CARLSON:  And he was worried about getting whacked.

GEIST:  Well, he should be.  You don‘t mess with the Gottis.

CARLSON:  No, you don‘t. 

Well, once thought to be a mythical creature of the deep, the Japanese giant squid has now been caught on camera, as you can kind of see here.  Researchers filmed the mysterious beast 3,000 feet below the Pacific Ocean.  The giant squid had been part of Japanese folklore but a team of marine biologists set out to prove it was real.  Sadly in the process they ripped off one of the squid‘s tentacles.

GEIST:  Too bad.

CARLSON:  But he has seven more.

GEIST:  That looks delicious.

CARLSON:  Well, that‘s a big calamari man.

GEIST:  Delightful.  The question I‘m asking myself is do you go straight cocktail sauce or do you need a stronger, tangier, tartar sauce?  I don‘t know the answer.  It‘s a question.

CARLSON:  Not to be mean but the Japanese will eat it. 


CARLSON:  That‘s right.

GEIST:  They were fishing.  They weren‘t looking for him.

CARLSON:  Exactly. 

In other aquatic news of the weird, a two-headed turtle has been captured from the banks of one of Cuba‘s most contaminated rivers and that‘s saying a lot.  A Havana police officer made the discovery and turned the turtle over to scientists who are now monitoring its health.  Biologists say the turtle is probably a week old and the two heads are the result of a congenital deformation.
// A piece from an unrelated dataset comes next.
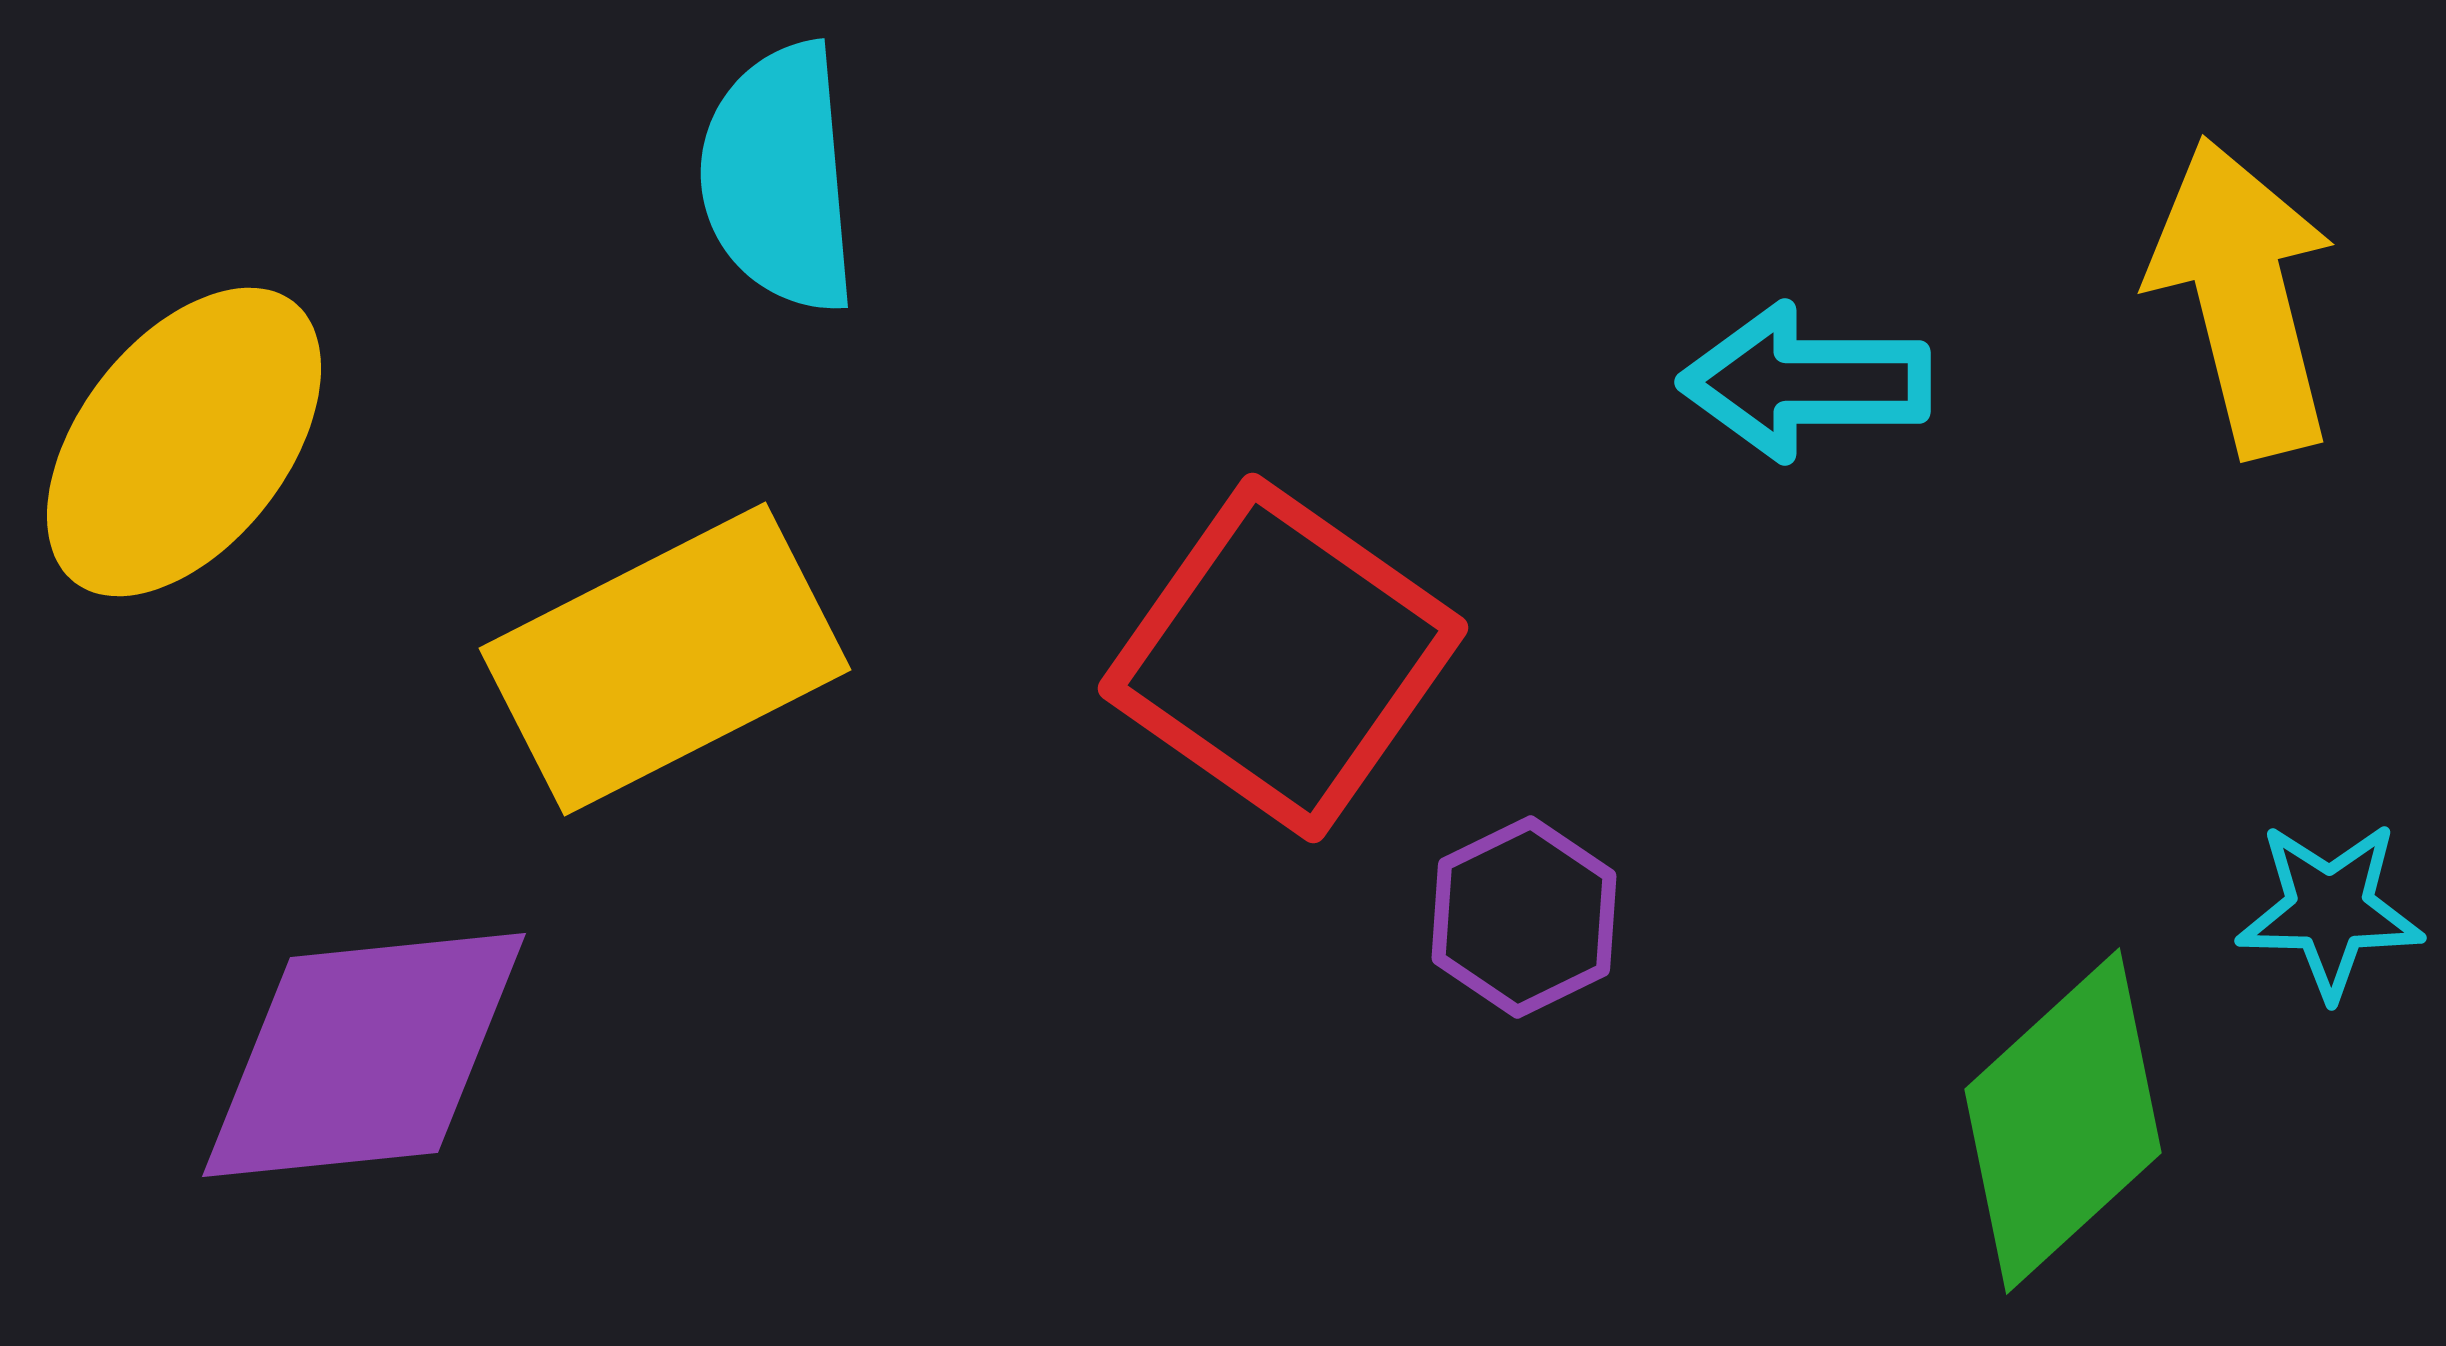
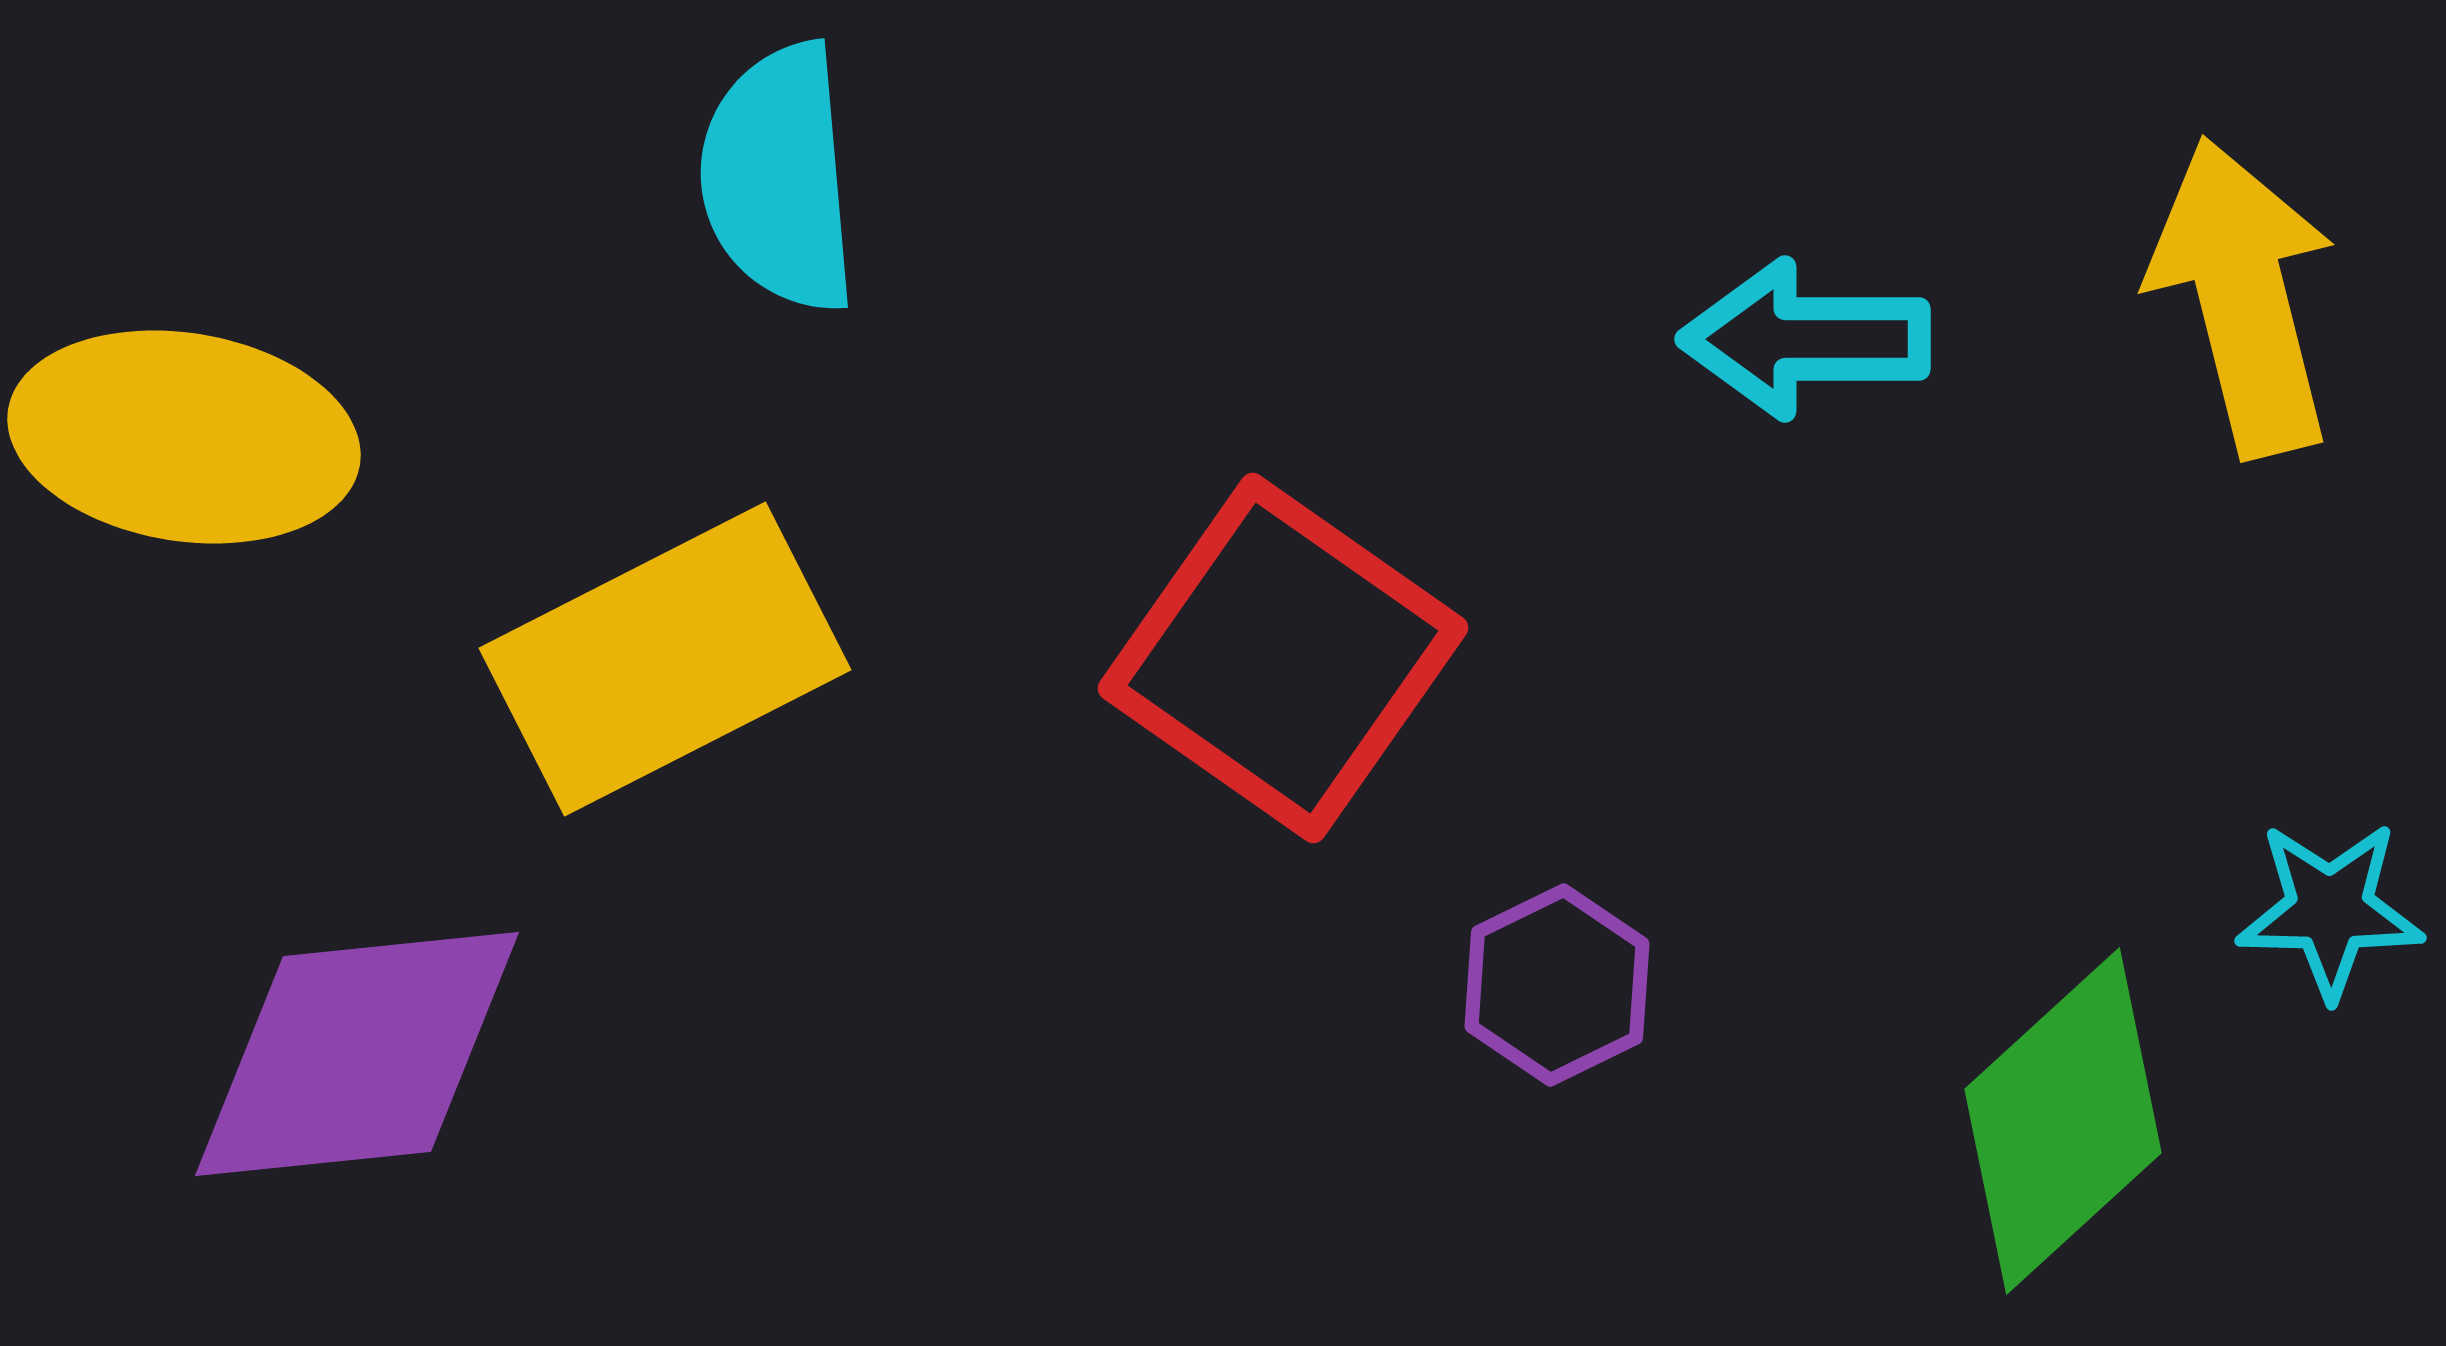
cyan arrow: moved 43 px up
yellow ellipse: moved 5 px up; rotated 61 degrees clockwise
purple hexagon: moved 33 px right, 68 px down
purple diamond: moved 7 px left, 1 px up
GEIST:  You know, Tucker, I grew up on the similarly contaminated waterways of northern New Jersey, so I thought this was what turtles looked like until about three years ago.  I thought they all had two heads.

CARLSON:  But at least in New Jersey they admit it‘s the chemicals that do it.

GEIST:  Right.

CARLSON:  But the Cubans they‘re like oh no, no.

GEIST:  Congenital deformity, yes.

CARLSON:  It‘s congenital right.

GEIST:  God‘s fault, right.

CARLSON:  God‘s fault. 

Well, the saying goes a house is made of brick and stone.  A home is made of love alone.  But if you‘re this Lithuanian man, a house is made simply of your old liquor bottles.  Venus Yanus Skavishus (ph) has collected 18,000 beer, champagne, wine and liquor bottles over the past three years.  Now he‘s building a house out of them.  He says he‘ll need 30,000 bottles to complete his 1,600 foot dream house.

GEIST:  You know what, Tucker, I salute this guy for doing something constructive with his drinking problem, you know what I mean?  Most drunks break bottles and yell at their stepchildren.  This is nice.  This is very nice.

CARLSON:  He‘ll be so dead by the time that happens.

GEIST:  Thirty thousand bottles?  That guy can put them back.

CARLSON:  It‘s been three years.

Well, for decades now the locker room for the visiting football team at the University of Iowa has been painted pink.  The lockers, the carpeting, even the toilets are bright pink.  It‘s some kind of psychological warfare apparently.  Well critics now want the locker room changed because they say it demeans women and perpetuates stereotypes about homosexuality.  One law professor at the school calls the locker room “sexist, homophobic and offensive.”

GEIST:  Tucker, I‘m not sure how this is personally offensive to law professors and feminists.

CARLSON:  They‘re always angry.

GEIST:  Well, I played a little ball with my dad.  I don‘t know if I ever told you about that and I didn‘t see a lot of law professors or feminists hanging around the locker room, so I don‘t know why they‘re directly offended by that.

CARLSON:  That‘s why I like football, you know.

GEIST:  Do you?

CARLSON:  No, I don‘t but I like the idea that it‘s a feminist free zone.

GEIST:  Right.

CARLSON:  Very appealing.

Well the town of (INAUDIBLE) Puerto Rico was facing a monumental fiscal crisis right about now.  The mayor‘s solution build a runway for UFOs of course, makes sense.  The idea was first hatched by a local man who says he‘s been communicating with extraterrestrials since he was a child and he‘s sure they would visit if they simply had someplace to land.  The $100,000 project is not particularly popular with hundreds of locals who are unemployed.

GEIST:  Tucker, those whiners are so short sighted.  A UFO runway means jobs and baggage handling and TSA agents.  The food court is going to need people, you know what I mean?

CARLSON:  Think big, Willie, that‘s the lesson.

GEIST:  Think big.

CARLSON:  Willie Geist.

That‘s THE SITUATION for tonight.  That‘s for watching.